Début du 21ème siècle,
nouvelle ère et nouvelle signature cinématographique pour Kim Ki-duk (KKD) avec
Bad
Guy (2001). Il reprend ici ce qui centralise ses récits : des
personnages torturés au plus profond d’eux-mêmes.
Il y a là Han-gi, le proxénète
muet à la balafre lui décorant la gorge et Sun-hwa, une jeune femme. Le premier
prostitue la seconde et éprouve à son égard aussi bien de la haine que de
l’amour, voir sa jalousie pour la clientèle. Quant à elle, elle semble
indifférente à cet amour-haine. Elle est la victime d’un plan machiavélique. Le
jour où tout bascule ? Celui où Han-gi attiré par Sun-hwa l’embrasse avec
bestialité. Le jeune homme est alors passé à tabac et pour se venger, il
fomente un guet-apens qui oblige la jeune femme à se prostituer pour lui. Elle
se laisse embrigader dans une histoire des plus inconcevables qui soit. Mais
elle n’est pas un personnage de KKD pour rien. Un certain attentisme et autisme
la contaminent. C’est petit à petit qu’elle devient un oiseau enfermé dans sa
cage, la maison close. Elle ne tente même pas de s’enfuir ou d’appeler à
l’aide. Elle subit son sort, c’est tout. Une espèce de fatalité l’envenime. A
partir de là…
En parlant de l’histoire
justement, du moins l’élément déclencheur qui permet à KKD ce récit amoureux
singulier, tout en traitant du thème de la prostitution c’est un sentiment
d’aberration complet. On ne peut être que frapper par cette histoire inconcevable.
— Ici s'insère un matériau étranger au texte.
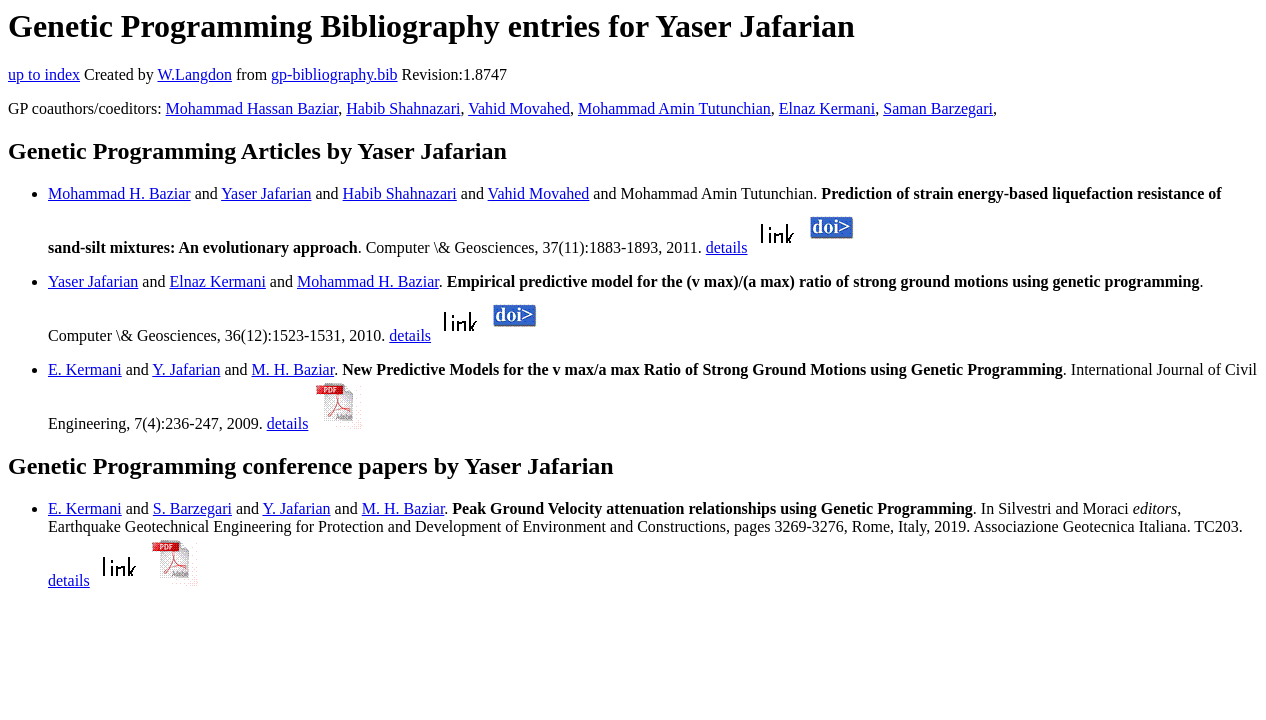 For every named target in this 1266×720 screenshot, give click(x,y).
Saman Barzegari (938, 108)
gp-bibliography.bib (334, 74)
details (727, 247)
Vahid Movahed (519, 108)
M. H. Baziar (293, 369)
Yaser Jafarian (266, 193)
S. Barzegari (192, 508)
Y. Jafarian (186, 369)
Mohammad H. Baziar (119, 193)
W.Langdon (194, 74)
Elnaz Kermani (827, 108)
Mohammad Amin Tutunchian (674, 108)
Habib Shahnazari (403, 108)
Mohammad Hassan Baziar (252, 108)
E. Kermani (85, 369)
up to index (44, 74) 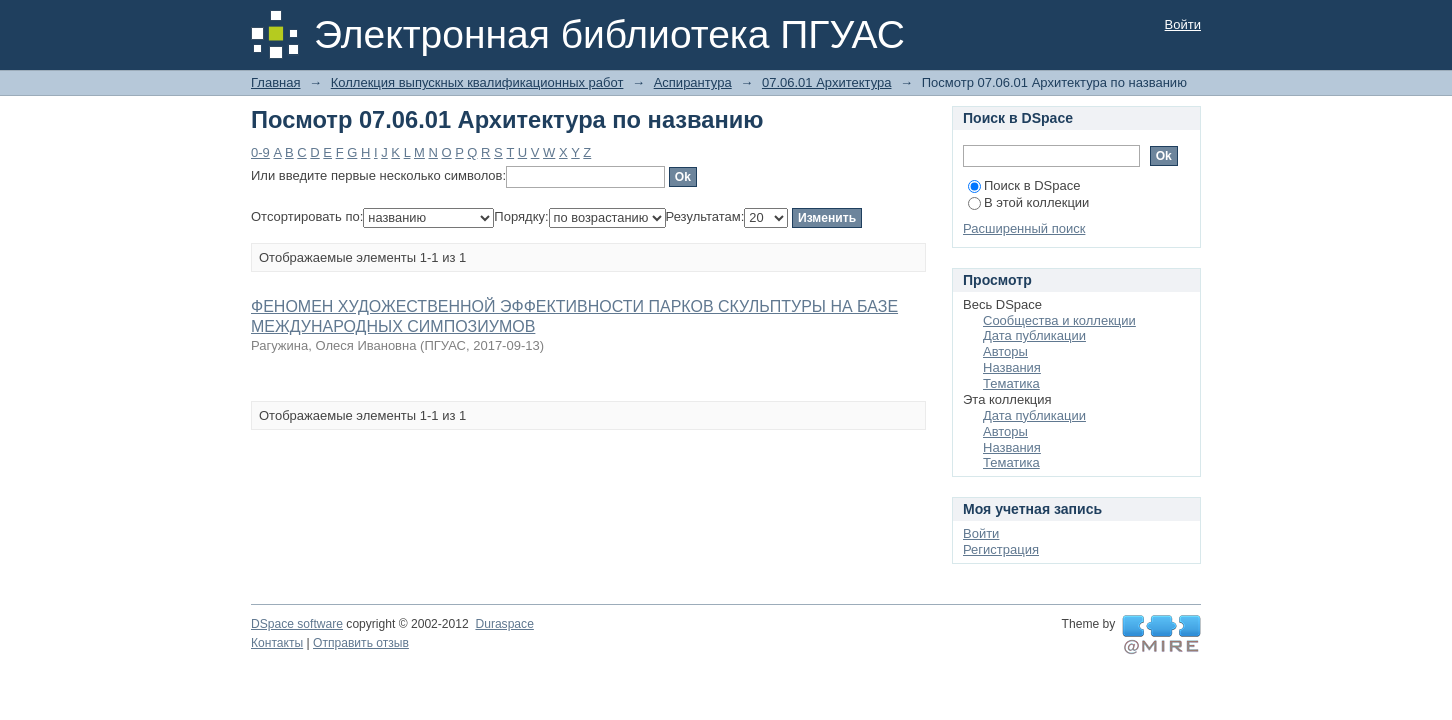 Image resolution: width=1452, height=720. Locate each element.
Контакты (277, 643)
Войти (1183, 24)
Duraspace (504, 624)
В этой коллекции (1028, 202)
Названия (1012, 367)
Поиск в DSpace (1024, 185)
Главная (275, 82)
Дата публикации (1034, 335)
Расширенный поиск (1024, 228)
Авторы (1005, 351)
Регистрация (1001, 549)
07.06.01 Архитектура (827, 82)
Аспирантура (693, 82)
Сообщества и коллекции (1059, 320)
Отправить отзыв (361, 643)
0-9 (260, 152)
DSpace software (297, 624)
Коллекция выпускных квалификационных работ (477, 82)
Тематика (1011, 383) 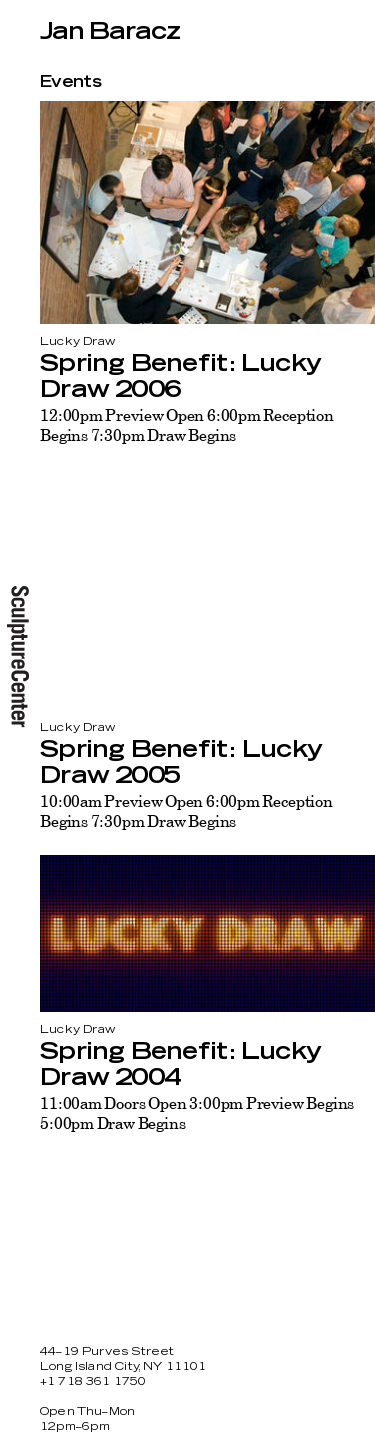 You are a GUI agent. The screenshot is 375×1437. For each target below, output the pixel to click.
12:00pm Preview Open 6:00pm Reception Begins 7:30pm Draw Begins (187, 425)
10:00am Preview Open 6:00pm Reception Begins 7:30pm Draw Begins (186, 811)
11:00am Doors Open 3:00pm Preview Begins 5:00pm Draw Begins (197, 1113) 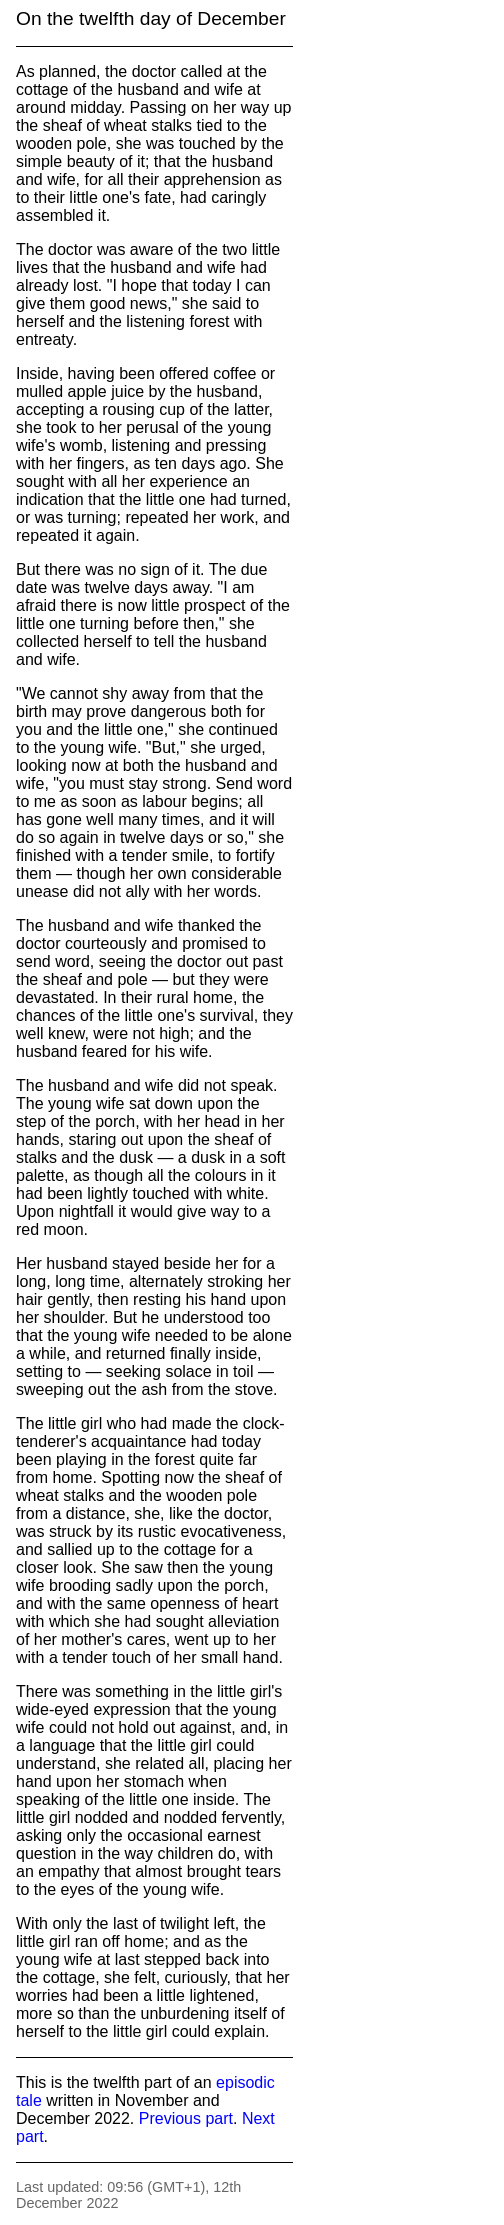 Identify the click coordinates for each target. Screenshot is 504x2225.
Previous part (186, 2118)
Le guet-apens et la mise à l’amende qui conduit à la prostitution, mais qui
peut croire à un enchaînement de ce type ? Attention, je vais révéler un
élément du film : une jeune femme se retrouve à faire le tapin parce
qu’elle est accusée de vol ! Où est la police ? Que fait sa
famille ou son petit ami ? Du coup, la crédibilité du film en prend
un coup. C’est bien dommage parce que très honnêtement, Bad Guy aurait pu être de ces films qu’on qualifie aisément de
chef-d’œuvre. Il n’en reste pas moins une œuvre marquante, notamment de la filmographie
de son auteur.
Sans ça, KKD parvient à mettre en
lumière que dans la vie, nous ne sommes sûrs de rien, qu’une infime cause peut
bouleverser à jamais notre existence. Rien n’est éternel donc, encore moins le
bonheur qui semble être des plus éphémères avant de connaître l’enfer. Cette
histoire d’amour impossible qu'il relate avec Bad Guy prend alors place dans la vie citadine froide et
violente, à l'image de la relation du proxénète à sa prostituer. Tout les sépare et un
manque de communication est des plus significatifs. Han-gi est violent à
l’image du baiser volé qui devient un baiser violé. La violence de l’œuvre est
physique comme morale. Elle détruit tout. On brutalise et on fait en sorte
d’abandonner tout espoir.
Bad Guy renvoi d’une certaine manière à L’Île (2000), Han-gi est
le double masculin du personnage féminin interprété par l’actrice Suh Jung. Á
la fois muet, torturé, souffrant d’un amour malsain peu banal, il fait de Bad Guy par son personnage et par le
biais de sa prestation une œuvre forte (notons également le jeu remarquable de Seo
Won). La photographie est belle. La bande originale participant à l’ambiance du
film est utilisée à bon escient. À la découverte de cet univers peu connu en
Corée du Sud, celui des maisons closes il se dégage de l’ensemble une beauté
noire magistrale.
I.D.
3 commentaires:
Vu à une époque où j'étais à l’affût des productions coréennes en général et des films de KKD en particulier. Pas mon préféré mais comme toujours une belle photographie. Puisqu'on parle photographie le 2ème screenshot m'y fait penser : as-tu vu Help me eros ? Si ce n'est pas le cas, fonce.
https://www.youtube.com/watch?v=DxVVzs9JZS4
Perso', c'est l'un de mes préférés ! Comme quoi.
Pas encore vu la seconde réal' de ce brave Lee Kang-sheng que j'apprécie tout particulièrement comme acteur. "Help me eros" semble... très intéressant. J'en connais une qui va être tout aussi intéressée ! ^^
Help me Eros est beaucoup moins scabreux qu'un... disons "Saveur de la pastèque". Très esthétique et mélancolique, rien de bien méchant.